> _Try it_:
From first line to last, print the records exactly, but leave out the pictures.

[Source records]
----
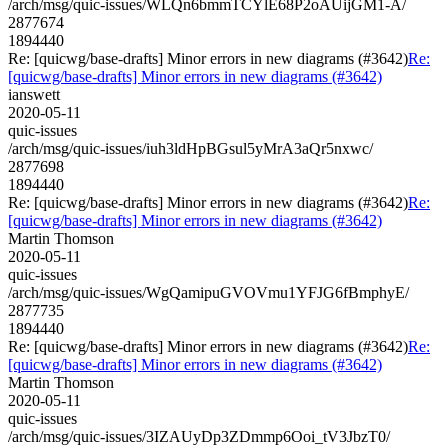
/arch/msg/quic-issues/WLQn6bmmTCYlE68P2oAUijGM1-A/
2877674
1894440
Re: [quicwg/base-drafts] Minor errors in new diagrams (#3642)
Re:
[quicwg/base-drafts] Minor errors in new diagrams (#3642)
ianswett
2020-05-11
quic-issues
/arch/msg/quic-issues/iuh3ldHpBGsul5yMrA3aQr5nxwc/
2877698
1894440
Re: [quicwg/base-drafts] Minor errors in new diagrams (#3642)
Re:
[quicwg/base-drafts] Minor errors in new diagrams (#3642)
Martin Thomson
2020-05-11
quic-issues
/arch/msg/quic-issues/WgQamipuGVOVmu1YFJG6fBmphyE/
2877735
1894440
Re: [quicwg/base-drafts] Minor errors in new diagrams (#3642)
Re:
[quicwg/base-drafts] Minor errors in new diagrams (#3642)
Martin Thomson
2020-05-11
quic-issues
/arch/msg/quic-issues/3IZAUyDp3ZDmmp6Ooi_tV3JbzT0/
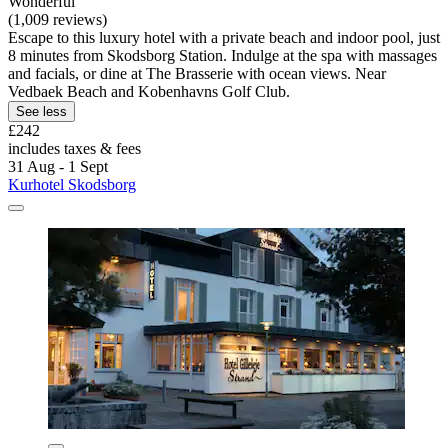
Wonderful
(1,009 reviews)
Escape to this luxury hotel with a private beach and indoor pool, just
8 minutes from Skodsborg Station. Indulge at the spa with massages
and facials, or dine at The Brasserie with ocean views. Near
Vedbaek Beach and Kobenhavns Golf Club.
See less
£242
includes taxes & fees
31 Aug - 1 Sept
Kurhotel Skodsborg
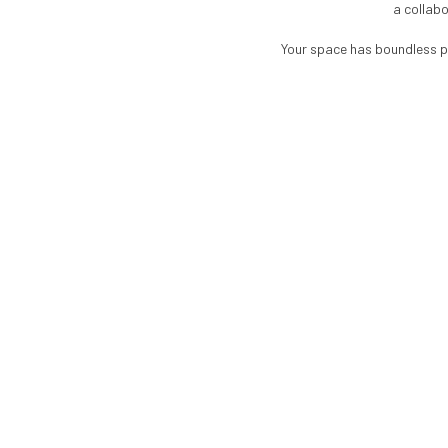
a collabo
Your space has boundless po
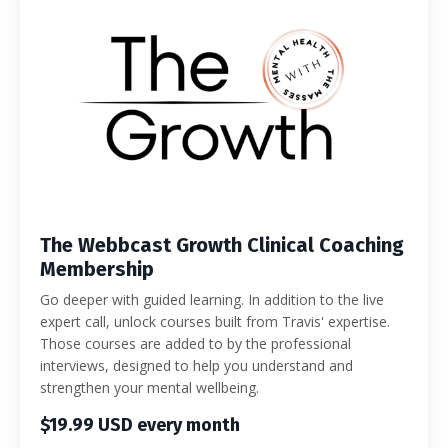
The Webbcast Growth Clinical Coaching
Membership
Go deeper with guided learning. In addition to the live
expert call, unlock courses built from Travis' expertise.
Those courses are added to by the professional
interviews, designed to help you understand and
strengthen your mental wellbeing.
$19.99 USD every month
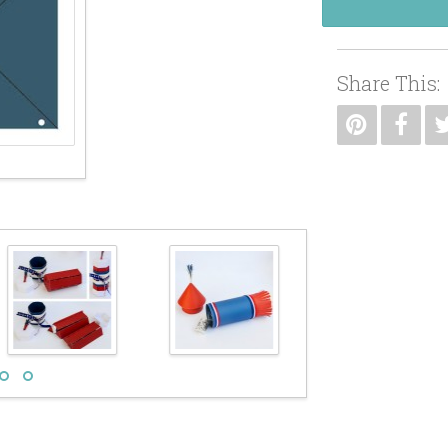
Share This:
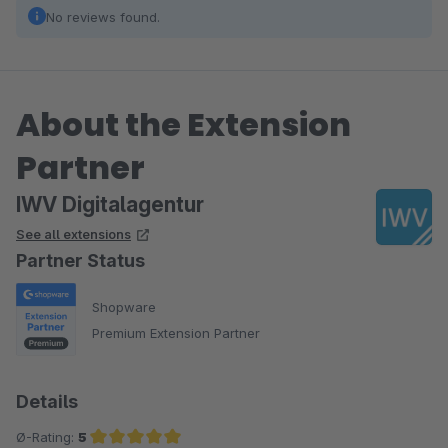
No reviews found.
About the Extension
Partner
IWV Digitalagentur
See all extensions
Partner Status
Shopware
Premium Extension Partner
Details
Ø-Rating:
5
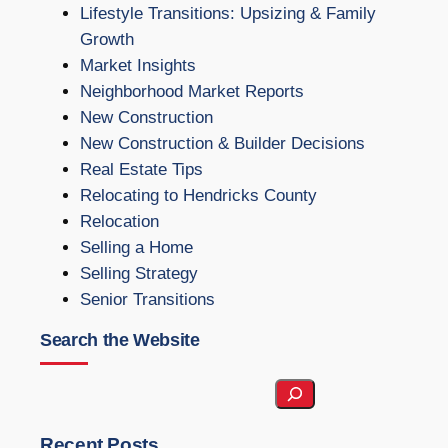
Lifestyle Transitions: Upsizing & Family
Growth
Market Insights
Neighborhood Market Reports
New Construction
New Construction & Builder Decisions
Real Estate Tips
Relocating to Hendricks County
Relocation
Selling a Home
Selling Strategy
Senior Transitions
Search the Website
S
e
a
Recent Posts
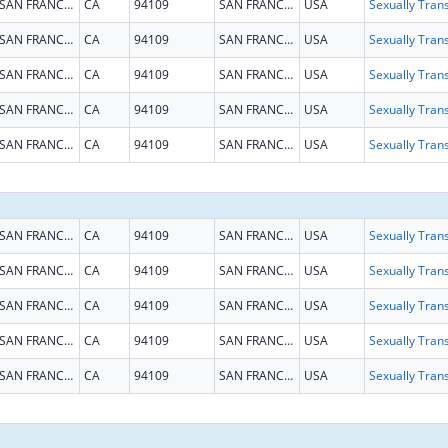
SAN FRANCISCO
CA
94109
SAN FRANCISCO
USA
SAN FRANCISCO
CA
94109
SAN FRANCISCO
USA
SAN FRANCISCO
CA
94109
SAN FRANCISCO
USA
SAN FRANCISCO
CA
94109
SAN FRANCISCO
USA
SAN FRANCISCO
CA
94109
SAN FRANCISCO
USA
SAN FRANCISCO
CA
94109
SAN FRANCISCO
USA
SAN FRANCISCO
CA
94109
SAN FRANCISCO
USA
SAN FRANCISCO
CA
94109
SAN FRANCISCO
USA
SAN FRANCISCO
CA
94109
SAN FRANCISCO
USA
SAN FRANCISCO
CA
94109
SAN FRANCISCO
USA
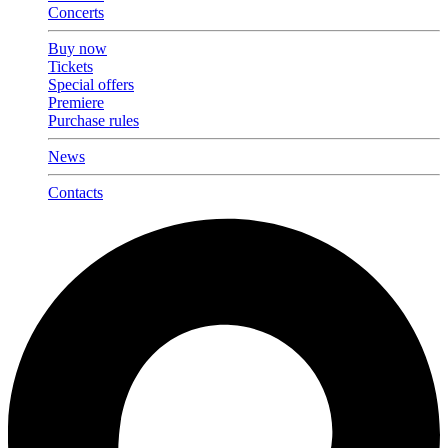
Concerts
Buy now
Tickets
Special offers
Premiere
Purchase rules
News
Contacts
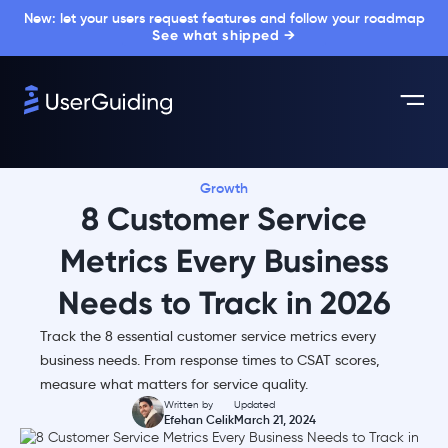
New: let your users request features and follow your roadmap
See what shipped →
Growth
8 Customer Service
Metrics Every Business
Needs to Track in 2026
Track the 8 essential customer service metrics every
business needs. From response times to CSAT scores,
measure what matters for service quality.
Written by
Updated
Efehan Celik
March 21, 2024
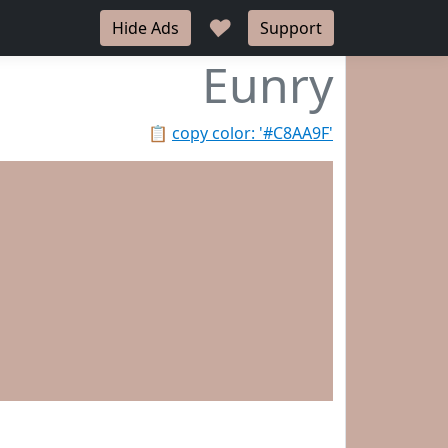
♥
Hide Ads
Support
Eunry
📋
copy color: '#C8AA9F'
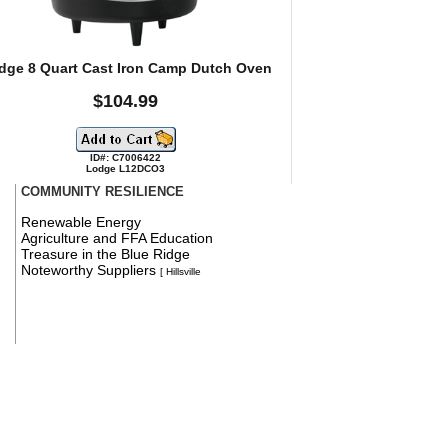
dge 8 Quart Cast Iron Camp Dutch Oven
$104.99
ID#: C7006422
Lodge L12DCO3
COMMUNITY RESILIENCE
Renewable Energy
Agriculture and FFA Education
Treasure in the Blue Ridge
Noteworthy Suppliers
[ Hillsville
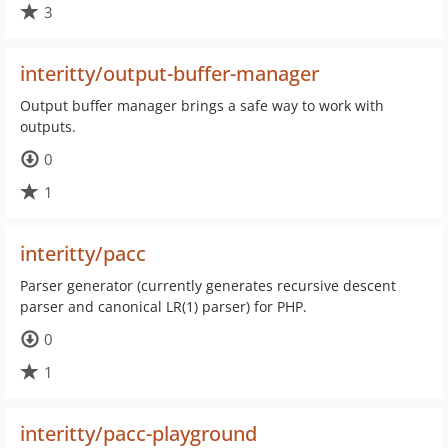
3
interitty/output-buffer-manager
Output buffer manager brings a safe way to work with
outputs.
0
1
interitty/pacc
Parser generator (currently generates recursive descent
parser and canonical LR(1) parser) for PHP.
0
1
interitty/pacc-playground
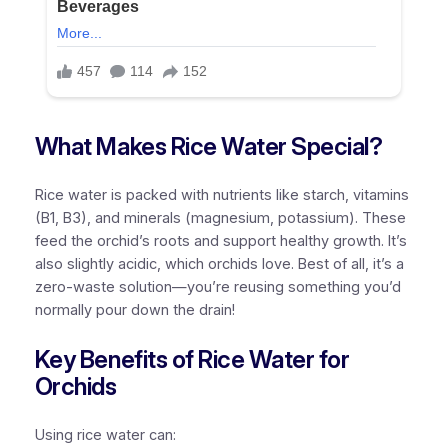
What Makes Rice Water Special?
Rice water is packed with nutrients like starch, vitamins
(B1, B3), and minerals (magnesium, potassium). These
feed the orchid’s roots and support healthy growth. It’s
also slightly acidic, which orchids love. Best of all, it’s a
zero-waste solution—you’re reusing something you’d
normally pour down the drain!
Key Benefits of Rice Water for
Orchids
Using rice water can:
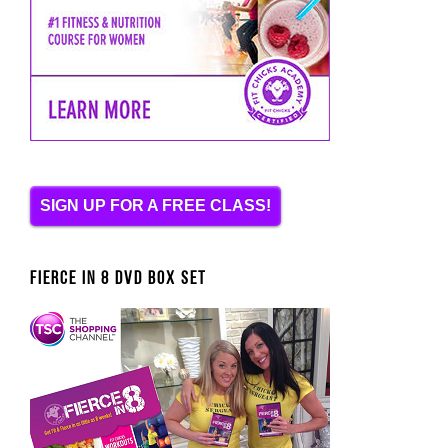
SIGN UP FOR A FREE CLASS!
FIERCE IN 8 DVD BOX SET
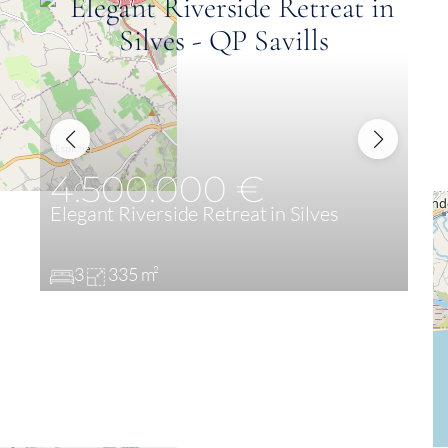
4.500.000 €
Elegant Riverside Retreat in Silves
3
335 m²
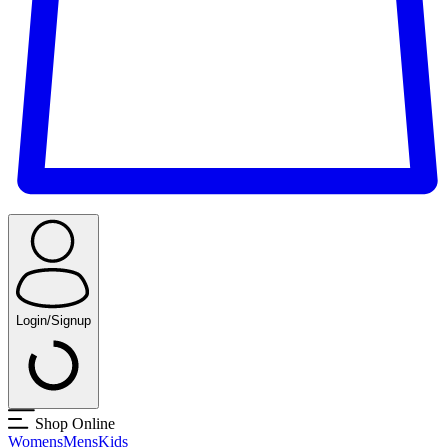
Login/Signup
Shop Online
Womens
Mens
Kids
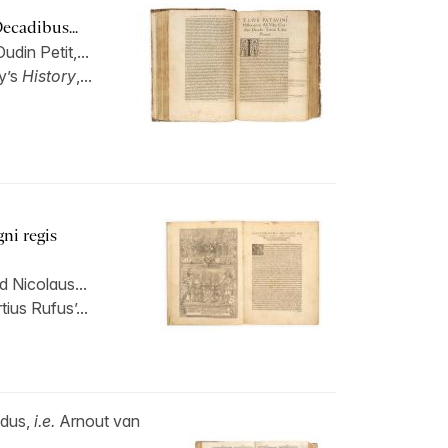
Decadibus...
din Petit,...
y’s
History
,...
ni regis
 Nicolaus...
ius Rufus’...
ldus,
i.e.
Arnout van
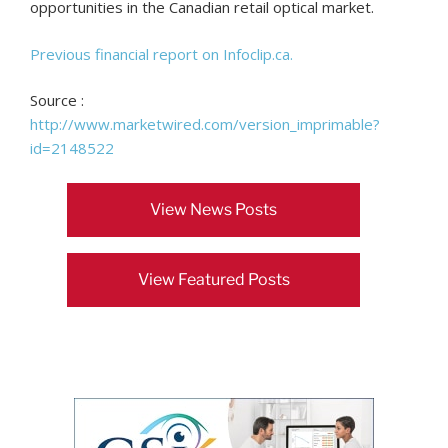
opportunities in the Canadian retail optical market.
Previous financial report on Infoclip.ca.
Source :
http://www.marketwired.com/version_imprimable?
id=2148522
View News Posts
View Featured Posts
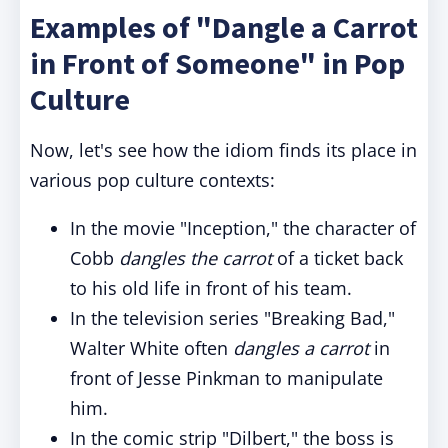
Examples of "Dangle a Carrot
in Front of Someone" in Pop
Culture
Now, let's see how the idiom finds its place in
various pop culture contexts:
In the movie "Inception," the character of
Cobb
dangles the carrot
of a ticket back
to his old life in front of his team.
In the television series "Breaking Bad,"
Walter White often
dangles a carrot
in
front of Jesse Pinkman to manipulate
him.
In the comic strip "Dilbert," the boss is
----
> _Response area_:
/arch/msg/quic-issues/WLQn6bmmTCYlE68P2oAUijGM1-A/
2877674
1894440
Re: [quicwg/base-drafts] Minor errors in new diagrams (#3642)
Re:
[quicwg/base-drafts] Minor errors in new diagrams (#3642)
ianswett
2020-05-11
quic-issues
/arch/msg/quic-issues/iuh3ldHpBGsul5yMrA3aQr5nxwc/
2877698
1894440
Re: [quicwg/base-drafts] Minor errors in new diagrams (#3642)
Re:
[quicwg/base-drafts] Minor errors in new diagrams (#3642)
Martin Thomson
2020-05-11
quic-issues
/arch/msg/quic-issues/WgQamipuGVOVmu1YFJG6fBmphyE/
2877735
1894440
Re: [quicwg/base-drafts] Minor errors in new diagrams (#3642)
Re:
[quicwg/base-drafts] Minor errors in new diagrams (#3642)
Martin Thomson
2020-05-11
quic-issues
/arch/msg/quic-issues/3IZAUyDp3ZDmmp6Ooi_tV3JbzT0/
Wonderful
(1,009 reviews)
Escape to this luxury hotel with a private beach and indoor pool, just
8 minutes from Skodsborg Station. Indulge at the spa with massages
and facials, or dine at The Brasserie with ocean views. Near
Vedbaek Beach and Kobenhavns Golf Club.
See less
£242
includes taxes & fees
31 Aug - 1 Sept
Kurhotel Skodsborg
a collabo
Your space has boundless po
The Webbcast Growth Clinical Coaching
Membership
Go deeper with guided learning. In addition to the live
expert call, unlock courses built from Travis' expertise.
Those courses are added to by the professional
interviews, designed to help you understand and
strengthen your mental wellbeing.
$19.99 USD every month
Share This:
No reviews found.
About the Extension
Partner
IWV Digitalagentur
See all extensions
Partner Status
Shopware
Premium Extension Partner
Details
Ø-Rating:
5
Lifestyle Transitions: Upsizing & Family
Growth
Market Insights
Neighborhood Market Reports
New Construction
New Construction & Builder Decisions
Real Estate Tips
Relocating to Hendricks County
Relocation
Selling a Home
Selling Strategy
Senior Transitions
Search the Website
S
e
a
Recent Posts
SAN FRANCISCO
CA
94109
SAN FRANCISCO
USA
SAN FRANCISCO
CA
94109
SAN FRANCISCO
USA
SAN FRANCISCO
CA
94109
SAN FRANCISCO
USA
SAN FRANCISCO
CA
94109
SAN FRANCISCO
USA
SAN FRANCISCO
CA
94109
SAN FRANCISCO
USA
SAN FRANCISCO
CA
94109
SAN FRANCISCO
USA
SAN FRANCISCO
CA
94109
SAN FRANCISCO
USA
SAN FRANCISCO
CA
94109
SAN FRANCISCO
USA
SAN FRANCISCO
CA
94109
SAN FRANCISCO
USA
SAN FRANCISCO
CA
94109
SAN FRANCISCO
USA
Concerts
Buy now
Tickets
Special offers
Premiere
Purchase rules
News
Contacts
New: let your users request features and follow your roadmap
See what shipped →
Growth
8 Customer Service
Metrics Every Business
Needs to Track in 2026
Track the 8 essential customer service metrics every
business needs. From response times to CSAT scores,
measure what matters for service quality.
Written by
Updated
Efehan Celik
March 21, 2024
♥
Hide Ads
Support
Eunry
📋
copy color: '#C8AA9F'
dge 8 Quart Cast Iron Camp Dutch Oven
$104.99
ID#: C7006422
Lodge L12DCO3
COMMUNITY RESILIENCE
Renewable Energy
Agriculture and FFA Education
Treasure in the Blue Ridge
Noteworthy Suppliers
[ Hillsville
3
interitty/output-buffer-manager
Output buffer manager brings a safe way to work with
outputs.
0
1
interitty/pacc
Parser generator (currently generates recursive descent
parser and canonical LR(1) parser) for PHP.
0
1
interitty/pacc-playground
What Makes Rice Water Special?
Rice water is packed with nutrients like starch, vitamins
(B1, B3), and minerals (magnesium, potassium). These
feed the orchid’s roots and support healthy growth. It’s
also slightly acidic, which orchids love. Best of all, it’s a
zero-waste solution—you’re reusing something you’d
normally pour down the drain!
Key Benefits of Rice Water for
Orchids
Using rice water can:
SIGN UP FOR A FREE CLASS!
FIERCE IN 8 DVD BOX SET
4.500.000 €
Elegant Riverside Retreat in Silves
3
335 m²
Login/Signup
Shop Online
Womens
Mens
Kids
Decadibus...
din Petit,...
y’s
History
,...
ni regis
 Nicolaus...
ius Rufus’...
ldus,
i.e.
Arnout van
opportunities in the Canadian retail optical market.
Previous financial report on Infoclip.ca.
Source :
http://www.marketwired.com/version_imprimable?
id=2148522
View News Posts
View Featured Posts
Examples of "Dangle a Carrot
in Front of Someone" in Pop
Culture
Now, let's see how the idiom finds its place in
various pop culture contexts:
In the movie "Inception," the character of
Cobb
dangles the carrot
of a ticket back
to his old life in front of his team.
In the television series "Breaking Bad,"
Walter White often
dangles a carrot
in
front of Jesse Pinkman to manipulate
him.
In the comic strip "Dilbert," the boss is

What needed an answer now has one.